[Recorded data]
------------------------------------------------------------
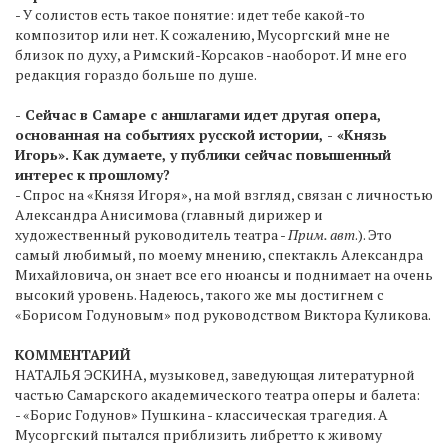
- У солистов есть такое понятие: идет тебе какой-то
композитор или нет. К сожалению, Мусоргский мне не
близок по духу, а Римский-Корсаков -наоборот. И мне его
редакция гораздо больше по душе.
- Сейчас в Самаре с аншлагами идет другая опера,
основанная на событиях русской истории, - «Князь
Игорь». Как думаете, у публики сейчас повышенный
интерес к прошлому?
- Спрос на «Князя Игоря», на мой взгляд, связан с личностью
Александра Анисимова (главный дирижер и
художественный руководитель театра -
Прим. авт
.). Это
самый любимый, по моему мнению, спектакль Александра
Михайловича, он знает все его нюансы и поднимает на очень
высокий уровень. Надеюсь, такого же мы достигнем с
«Борисом Годуновым» под руководством Виктора Куликова.
КОММЕНТАРИЙ
НАТАЛЬЯ ЭСКИНА, музыковед, заведующая литературной
частью Самарского академического театра оперы и балета:
- «Борис Годунов» Пушкина - классическая трагедия. А
Мусоргский пытался приблизить либретто к живому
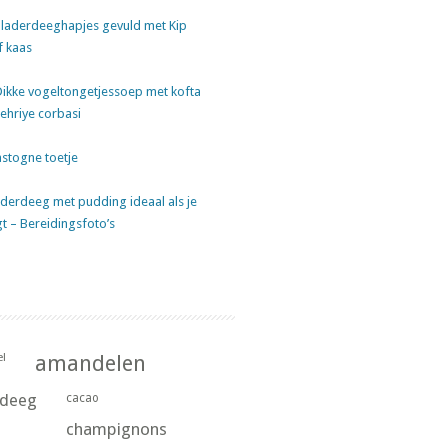
laderdeeghapjes gevuld met Kip
f kaas
Dikke vogeltongetjessoep met kofta
sehriye corbasi
stogne toetje
derdeeg met pudding ideaal als je
gt – Bereidingsfoto’s
l
amandelen
rdeeg
cacao
champignons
------------------------------------------------------------
### [What to work on]
Write the entries out again word for word. Omit all pictures from them.

### [Completed exercise]
- У солистов есть такое понятие: идет тебе какой-то
композитор или нет. К сожалению, Мусоргский мне не
близок по духу, а Римский-Корсаков -наоборот. И мне его
редакция гораздо больше по душе.
- Сейчас в Самаре с аншлагами идет другая опера,
основанная на событиях русской истории, - «Князь
Игорь». Как думаете, у публики сейчас повышенный
интерес к прошлому?
- Спрос на «Князя Игоря», на мой взгляд, связан с личностью
Александра Анисимова (главный дирижер и
художественный руководитель театра -
Прим. авт
.). Это
самый любимый, по моему мнению, спектакль Александра
Михайловича, он знает все его нюансы и поднимает на очень
высокий уровень. Надеюсь, такого же мы достигнем с
«Борисом Годуновым» под руководством Виктора Куликова.
КОММЕНТАРИЙ
НАТАЛЬЯ ЭСКИНА, музыковед, заведующая литературной
частью Самарского академического театра оперы и балета:
- «Борис Годунов» Пушкина - классическая трагедия. А
Мусоргский пытался приблизить либретто к живому
laderdeeghapjes gevuld met Kip
f kaas
Dikke vogeltongetjessoep met kofta
sehriye corbasi
stogne toetje
derdeeg met pudding ideaal als je
gt – Bereidingsfoto’s
l
amandelen
rdeeg
cacao
champignons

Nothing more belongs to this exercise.